Change-of-control in Vendor Contracts
May 26, 2026
by a professional in Dallas, TX, USA
When you buy a business, you inherit its contracts. You also inherit every clause buried in those contracts that lets the counterparty walk because of the sale.
Sub-$5M services deal last quarter. Buyer was acquiring a commercial cleaning company. Top customer was 22% of revenue on a three-year master services agreement with two years left.
Page 14 of the MSA had a change-of-control clause. Standard language: any sale, merger, or transfer of more than 50% of the equity gave the customer the right to terminate on 30 days written notice, no cause required.
The customer wasn't unhappy. They'd renewed the contract twice. Nobody had any reason to think they'd leave. But the moment the buyer closed, that customer had unilateral optionality to walk for 30 days and the seller had no obligation to disclose to the customer that a sale was even happening.

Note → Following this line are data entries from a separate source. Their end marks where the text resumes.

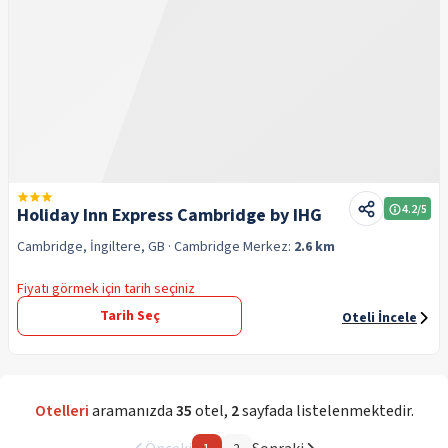
4.2
/5
Holiday Inn Express Cambridge by IHG
Cambridge, İngiltere, GB
· Cambridge
Merkez:
2.6 km
Fiyatı görmek için tarih seçiniz
Tarih Seç
Oteli İncele
Otelleri
aramanızda
35
otel
,
2
sayfada listelenmektedir.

The fix wasn't legal. It was commercial. Buyer arranged a meeting with the customer before close, walked through the transition plan, secured a written waiver of the termination right in exchange for a one-year price lock.
The deal closed. The customer stayed.
Change-of-control language exists in most vendor and customer contracts. Almost nobody pulls them in diligence. The ones who do close deals nobody else can.